Set down word for word the lines that begin the entries and run through the line containing "查找某个特定概念的定义时，你倒是能很快定位，但". Give nothing further.

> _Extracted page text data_
++++++++

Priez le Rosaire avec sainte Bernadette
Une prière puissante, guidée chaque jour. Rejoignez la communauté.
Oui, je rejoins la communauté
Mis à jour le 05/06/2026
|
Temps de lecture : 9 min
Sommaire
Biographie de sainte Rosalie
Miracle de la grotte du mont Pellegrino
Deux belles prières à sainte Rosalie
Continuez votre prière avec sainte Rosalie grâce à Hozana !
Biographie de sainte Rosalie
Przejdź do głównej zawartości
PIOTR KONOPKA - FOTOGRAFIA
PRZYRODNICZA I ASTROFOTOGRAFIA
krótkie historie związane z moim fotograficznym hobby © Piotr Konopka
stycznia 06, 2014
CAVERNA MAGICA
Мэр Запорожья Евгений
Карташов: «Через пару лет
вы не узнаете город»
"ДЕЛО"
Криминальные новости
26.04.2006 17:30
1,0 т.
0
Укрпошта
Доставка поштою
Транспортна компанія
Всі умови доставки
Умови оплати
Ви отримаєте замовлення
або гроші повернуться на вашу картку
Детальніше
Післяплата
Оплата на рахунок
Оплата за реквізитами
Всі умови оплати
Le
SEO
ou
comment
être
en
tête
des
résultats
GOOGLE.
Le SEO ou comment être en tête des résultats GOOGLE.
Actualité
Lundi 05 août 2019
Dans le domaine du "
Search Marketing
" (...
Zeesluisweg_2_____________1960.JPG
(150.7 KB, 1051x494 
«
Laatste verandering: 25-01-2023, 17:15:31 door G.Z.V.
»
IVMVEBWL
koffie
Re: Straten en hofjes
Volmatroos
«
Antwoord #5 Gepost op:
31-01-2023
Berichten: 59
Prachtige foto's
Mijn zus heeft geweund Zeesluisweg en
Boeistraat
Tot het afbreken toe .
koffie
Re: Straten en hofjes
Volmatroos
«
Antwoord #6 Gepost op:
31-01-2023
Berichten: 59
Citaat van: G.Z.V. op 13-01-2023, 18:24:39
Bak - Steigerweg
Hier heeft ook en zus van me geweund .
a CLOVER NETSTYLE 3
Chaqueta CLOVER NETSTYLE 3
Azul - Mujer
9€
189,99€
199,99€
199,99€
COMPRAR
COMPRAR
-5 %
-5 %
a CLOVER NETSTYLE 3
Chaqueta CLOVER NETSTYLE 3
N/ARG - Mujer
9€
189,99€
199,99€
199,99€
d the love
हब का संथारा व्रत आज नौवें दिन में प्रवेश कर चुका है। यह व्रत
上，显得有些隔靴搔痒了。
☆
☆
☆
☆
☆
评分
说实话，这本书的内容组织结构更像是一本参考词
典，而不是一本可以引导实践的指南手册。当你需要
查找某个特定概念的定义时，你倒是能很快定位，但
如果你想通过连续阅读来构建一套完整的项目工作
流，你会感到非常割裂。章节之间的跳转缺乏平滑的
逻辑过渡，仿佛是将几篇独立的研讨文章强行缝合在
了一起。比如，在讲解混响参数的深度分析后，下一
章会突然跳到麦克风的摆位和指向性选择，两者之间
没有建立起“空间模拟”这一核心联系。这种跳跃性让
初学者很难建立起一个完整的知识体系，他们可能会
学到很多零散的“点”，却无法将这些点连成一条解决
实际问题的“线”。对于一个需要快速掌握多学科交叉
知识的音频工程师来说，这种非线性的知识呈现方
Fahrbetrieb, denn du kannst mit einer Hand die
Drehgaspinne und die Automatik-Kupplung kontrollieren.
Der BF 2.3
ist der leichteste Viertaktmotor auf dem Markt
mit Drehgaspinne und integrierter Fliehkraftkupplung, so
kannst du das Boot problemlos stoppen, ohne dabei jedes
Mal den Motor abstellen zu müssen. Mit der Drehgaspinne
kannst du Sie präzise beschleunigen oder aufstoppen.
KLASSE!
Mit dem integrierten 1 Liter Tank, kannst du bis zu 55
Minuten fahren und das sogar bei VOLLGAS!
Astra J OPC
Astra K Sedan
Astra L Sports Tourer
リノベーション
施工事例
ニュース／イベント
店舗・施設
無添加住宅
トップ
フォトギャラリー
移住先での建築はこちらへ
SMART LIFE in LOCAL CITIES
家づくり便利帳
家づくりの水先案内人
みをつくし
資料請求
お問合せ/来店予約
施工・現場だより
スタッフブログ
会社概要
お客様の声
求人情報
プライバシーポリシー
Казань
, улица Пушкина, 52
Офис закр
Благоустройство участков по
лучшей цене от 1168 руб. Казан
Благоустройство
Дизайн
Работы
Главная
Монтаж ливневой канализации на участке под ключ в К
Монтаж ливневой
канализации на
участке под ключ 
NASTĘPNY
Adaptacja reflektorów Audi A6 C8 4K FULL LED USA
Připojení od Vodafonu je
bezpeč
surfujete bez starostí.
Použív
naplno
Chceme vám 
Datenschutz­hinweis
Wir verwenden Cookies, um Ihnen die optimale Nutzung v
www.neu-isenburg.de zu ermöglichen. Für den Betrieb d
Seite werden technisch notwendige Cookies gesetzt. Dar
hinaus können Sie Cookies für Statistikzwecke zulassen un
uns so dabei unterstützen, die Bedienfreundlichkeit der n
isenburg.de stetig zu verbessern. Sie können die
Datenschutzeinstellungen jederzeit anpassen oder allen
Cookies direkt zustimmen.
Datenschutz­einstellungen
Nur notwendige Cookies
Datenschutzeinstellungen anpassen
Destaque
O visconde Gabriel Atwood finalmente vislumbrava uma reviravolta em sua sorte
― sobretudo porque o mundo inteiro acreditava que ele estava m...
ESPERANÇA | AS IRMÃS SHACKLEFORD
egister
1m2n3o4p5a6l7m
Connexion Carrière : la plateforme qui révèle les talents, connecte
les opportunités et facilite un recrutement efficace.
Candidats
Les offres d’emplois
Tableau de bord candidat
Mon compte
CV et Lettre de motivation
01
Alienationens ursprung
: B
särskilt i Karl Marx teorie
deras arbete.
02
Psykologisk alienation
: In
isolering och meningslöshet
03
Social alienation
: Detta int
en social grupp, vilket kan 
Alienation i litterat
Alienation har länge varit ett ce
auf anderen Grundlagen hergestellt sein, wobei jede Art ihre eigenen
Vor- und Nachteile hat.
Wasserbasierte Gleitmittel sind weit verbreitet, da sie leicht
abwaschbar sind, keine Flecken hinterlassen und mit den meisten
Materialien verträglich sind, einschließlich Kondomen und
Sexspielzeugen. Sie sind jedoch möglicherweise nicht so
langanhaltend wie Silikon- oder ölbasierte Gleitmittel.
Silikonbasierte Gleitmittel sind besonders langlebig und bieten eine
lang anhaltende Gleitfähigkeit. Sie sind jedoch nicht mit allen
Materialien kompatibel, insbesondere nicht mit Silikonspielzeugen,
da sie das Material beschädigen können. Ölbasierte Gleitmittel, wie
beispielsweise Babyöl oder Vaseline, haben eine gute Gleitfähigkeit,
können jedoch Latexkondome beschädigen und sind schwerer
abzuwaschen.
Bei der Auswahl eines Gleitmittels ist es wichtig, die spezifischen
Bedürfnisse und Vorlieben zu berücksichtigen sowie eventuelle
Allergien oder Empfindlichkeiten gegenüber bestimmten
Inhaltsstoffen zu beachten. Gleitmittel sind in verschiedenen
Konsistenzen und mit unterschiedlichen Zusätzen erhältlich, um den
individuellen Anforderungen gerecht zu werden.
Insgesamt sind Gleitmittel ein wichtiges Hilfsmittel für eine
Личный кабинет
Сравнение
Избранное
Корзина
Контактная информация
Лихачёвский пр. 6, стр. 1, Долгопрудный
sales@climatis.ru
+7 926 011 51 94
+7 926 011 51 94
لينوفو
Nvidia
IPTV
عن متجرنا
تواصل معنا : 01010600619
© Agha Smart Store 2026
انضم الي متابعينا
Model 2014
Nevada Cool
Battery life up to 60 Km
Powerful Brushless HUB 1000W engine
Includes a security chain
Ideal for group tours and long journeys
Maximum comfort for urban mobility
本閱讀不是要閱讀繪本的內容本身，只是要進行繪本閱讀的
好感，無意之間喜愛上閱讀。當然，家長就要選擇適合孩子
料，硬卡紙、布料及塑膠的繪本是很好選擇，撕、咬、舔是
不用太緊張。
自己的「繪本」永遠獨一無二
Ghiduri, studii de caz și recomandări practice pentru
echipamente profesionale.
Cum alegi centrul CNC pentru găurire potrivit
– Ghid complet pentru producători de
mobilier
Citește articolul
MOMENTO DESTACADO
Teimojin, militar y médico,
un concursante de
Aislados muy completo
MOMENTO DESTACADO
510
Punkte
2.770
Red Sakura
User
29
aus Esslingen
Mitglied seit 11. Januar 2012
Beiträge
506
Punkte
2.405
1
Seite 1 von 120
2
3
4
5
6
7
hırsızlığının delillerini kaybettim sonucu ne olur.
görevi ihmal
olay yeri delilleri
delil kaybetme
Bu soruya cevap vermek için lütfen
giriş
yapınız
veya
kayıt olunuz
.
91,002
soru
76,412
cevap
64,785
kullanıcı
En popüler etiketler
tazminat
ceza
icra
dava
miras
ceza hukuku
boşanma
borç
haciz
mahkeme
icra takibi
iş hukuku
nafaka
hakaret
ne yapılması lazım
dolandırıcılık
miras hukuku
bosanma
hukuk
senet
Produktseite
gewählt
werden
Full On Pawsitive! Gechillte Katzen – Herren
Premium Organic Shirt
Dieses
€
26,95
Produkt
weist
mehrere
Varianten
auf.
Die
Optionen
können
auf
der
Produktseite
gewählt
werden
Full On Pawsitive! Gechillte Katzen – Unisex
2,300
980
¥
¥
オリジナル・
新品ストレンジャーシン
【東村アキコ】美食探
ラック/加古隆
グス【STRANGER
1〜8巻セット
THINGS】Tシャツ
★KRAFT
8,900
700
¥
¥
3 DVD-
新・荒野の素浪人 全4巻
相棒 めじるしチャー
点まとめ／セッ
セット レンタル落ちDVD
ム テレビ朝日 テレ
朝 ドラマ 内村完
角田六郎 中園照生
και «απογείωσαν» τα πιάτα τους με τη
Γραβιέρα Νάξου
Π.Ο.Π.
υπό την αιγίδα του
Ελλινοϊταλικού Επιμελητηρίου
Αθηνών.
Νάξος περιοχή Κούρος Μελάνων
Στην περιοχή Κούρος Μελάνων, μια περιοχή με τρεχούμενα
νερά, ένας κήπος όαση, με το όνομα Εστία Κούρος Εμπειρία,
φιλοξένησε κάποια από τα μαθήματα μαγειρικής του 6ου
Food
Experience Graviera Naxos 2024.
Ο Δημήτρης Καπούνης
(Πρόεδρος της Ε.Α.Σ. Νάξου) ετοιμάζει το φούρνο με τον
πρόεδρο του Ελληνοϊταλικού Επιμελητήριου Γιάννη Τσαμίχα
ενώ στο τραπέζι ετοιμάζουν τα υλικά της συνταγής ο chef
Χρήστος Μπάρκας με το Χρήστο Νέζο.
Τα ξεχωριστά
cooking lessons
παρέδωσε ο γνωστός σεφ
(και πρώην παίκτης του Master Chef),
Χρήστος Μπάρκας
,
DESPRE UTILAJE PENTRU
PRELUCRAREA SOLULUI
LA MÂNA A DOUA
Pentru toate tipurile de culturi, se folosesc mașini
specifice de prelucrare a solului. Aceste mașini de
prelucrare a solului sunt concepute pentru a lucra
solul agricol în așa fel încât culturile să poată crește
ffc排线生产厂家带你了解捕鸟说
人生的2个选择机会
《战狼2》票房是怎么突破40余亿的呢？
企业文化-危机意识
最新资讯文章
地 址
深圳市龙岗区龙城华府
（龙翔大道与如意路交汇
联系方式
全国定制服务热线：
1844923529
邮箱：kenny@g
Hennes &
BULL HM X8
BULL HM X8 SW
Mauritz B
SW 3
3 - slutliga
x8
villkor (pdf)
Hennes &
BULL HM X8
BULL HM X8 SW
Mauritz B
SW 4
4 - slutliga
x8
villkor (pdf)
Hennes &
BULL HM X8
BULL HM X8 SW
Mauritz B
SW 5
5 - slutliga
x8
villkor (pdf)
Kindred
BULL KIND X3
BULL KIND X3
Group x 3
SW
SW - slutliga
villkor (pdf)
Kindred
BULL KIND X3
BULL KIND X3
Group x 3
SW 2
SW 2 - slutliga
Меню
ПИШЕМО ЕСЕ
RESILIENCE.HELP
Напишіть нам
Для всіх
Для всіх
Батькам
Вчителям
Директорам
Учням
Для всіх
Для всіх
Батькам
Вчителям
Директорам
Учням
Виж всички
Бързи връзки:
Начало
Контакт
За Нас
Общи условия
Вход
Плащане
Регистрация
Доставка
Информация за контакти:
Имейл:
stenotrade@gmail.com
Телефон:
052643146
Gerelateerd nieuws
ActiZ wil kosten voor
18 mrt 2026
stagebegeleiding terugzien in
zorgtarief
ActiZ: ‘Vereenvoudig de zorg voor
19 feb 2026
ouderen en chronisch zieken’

++++++++

> _Solution to this problem_
Priez le Rosaire avec sainte Bernadette
Une prière puissante, guidée chaque jour. Rejoignez la communauté.
Oui, je rejoins la communauté
Mis à jour le 05/06/2026
|
Temps de lecture : 9 min
Sommaire
Biographie de sainte Rosalie
Miracle de la grotte du mont Pellegrino
Deux belles prières à sainte Rosalie
Continuez votre prière avec sainte Rosalie grâce à Hozana !
Biographie de sainte Rosalie
Przejdź do głównej zawartości
PIOTR KONOPKA - FOTOGRAFIA
PRZYRODNICZA I ASTROFOTOGRAFIA
krótkie historie związane z moim fotograficznym hobby © Piotr Konopka
stycznia 06, 2014
CAVERNA MAGICA
Мэр Запорожья Евгений
Карташов: «Через пару лет
вы не узнаете город»
"ДЕЛО"
Криминальные новости
26.04.2006 17:30
1,0 т.
0
Укрпошта
Доставка поштою
Транспортна компанія
Всі умови доставки
Умови оплати
Ви отримаєте замовлення
або гроші повернуться на вашу картку
Детальніше
Післяплата
Оплата на рахунок
Оплата за реквізитами
Всі умови оплати
Le
SEO
ou
comment
être
en
tête
des
résultats
GOOGLE.
Le SEO ou comment être en tête des résultats GOOGLE.
Actualité
Lundi 05 août 2019
Dans le domaine du "
Search Marketing
" (...
Zeesluisweg_2_____________1960.JPG
(150.7 KB, 1051x494 
«
Laatste verandering: 25-01-2023, 17:15:31 door G.Z.V.
»
IVMVEBWL
koffie
Re: Straten en hofjes
Volmatroos
«
Antwoord #5 Gepost op:
31-01-2023
Berichten: 59
Prachtige foto's
Mijn zus heeft geweund Zeesluisweg en
Boeistraat
Tot het afbreken toe .
koffie
Re: Straten en hofjes
Volmatroos
«
Antwoord #6 Gepost op:
31-01-2023
Berichten: 59
Citaat van: G.Z.V. op 13-01-2023, 18:24:39
Bak - Steigerweg
Hier heeft ook en zus van me geweund .
a CLOVER NETSTYLE 3
Chaqueta CLOVER NETSTYLE 3
Azul - Mujer
9€
189,99€
199,99€
199,99€
COMPRAR
COMPRAR
-5 %
-5 %
a CLOVER NETSTYLE 3
Chaqueta CLOVER NETSTYLE 3
N/ARG - Mujer
9€
189,99€
199,99€
199,99€
d the love
हब का संथारा व्रत आज नौवें दिन में प्रवेश कर चुका है। यह व्रत
上，显得有些隔靴搔痒了。
☆
☆
☆
☆
☆
评分
说实话，这本书的内容组织结构更像是一本参考词
典，而不是一本可以引导实践的指南手册。当你需要
查找某个特定概念的定义时，你倒是能很快定位，但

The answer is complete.